Eligibility - residency and immigration: Residence, presence and right to reside - general (Info)
To be eligible for tax credits, each customer included in the claim must be aged 16 or over and be treated as being in the United Kingdom (UK).
To be treated as being in the UK, a person must be
- actually present in the UK during the period of the claim. Use guidance in TCM0128100
- ordinarily resident in the UK. Use guidance in TCM0128120
and, for Child Tax Credit (CTC)
- have a right to reside in the UK. Use guidance in TCM0128140.
Note: There are some exceptions to these criteria. These are included in TCM0128040. For details of the rules about temporary absences, follow the guidance in TCM0320420.
Note: Couples or civil partners should make a joint claim unless they have separated and intend the separation to be permanent.
Note: The Marriage (same sex couples) Act 2013 extended marriage to same sex couples. See TCTM06100 for the definition of a couple.
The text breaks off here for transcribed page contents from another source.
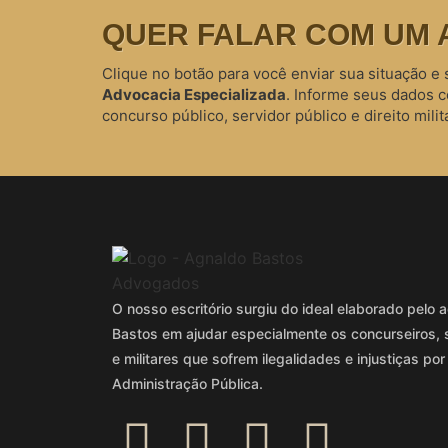
QUER FALAR COM UM 
Clique no botão para você enviar sua situação e 
Advocacia Especializada
. Informe seus dados 
concurso público, servidor público e direito milita
O nosso escritório surgiu do ideal elaborado pel
Bastos em ajudar especialmente os concurseiros, 
e militares que sofrem ilegalidades e injustiças por
Administração Pública.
If one partner is living and/or working outside the UK, then the person remaining in the UK should make a single-person claim. There are three exceptions when a joint claim must still be made
- where either customer or both customers are living in the EEA and are responsible for any children
- where they are Crown Servants posted overseas
- where their absence from the UK is only temporary. For more information, use TCM0320420.
For example: customer 1 of a couple moves to Singapore to work. The absence isn’t temporary and none of the exemptions from residence requirements apply. Customer 2 remains in the UK with the children. In this case, customer 2 should submit a tax credits claim in their own right.
If one partner in a couple ceases to be in the UK, the entitlement of the couple will end and
- the other partner will have to make a claim as an individual (unless the partner who is no longer in the UK is still eligible for tax credits).
If a member of a couple who has previously been abroad returns to the UK
- the couple will need to make a new claim as a couple.
For a child or young person to be included in a tax credits claim, the child must normally live with the customer, and the customer must be responsible for them.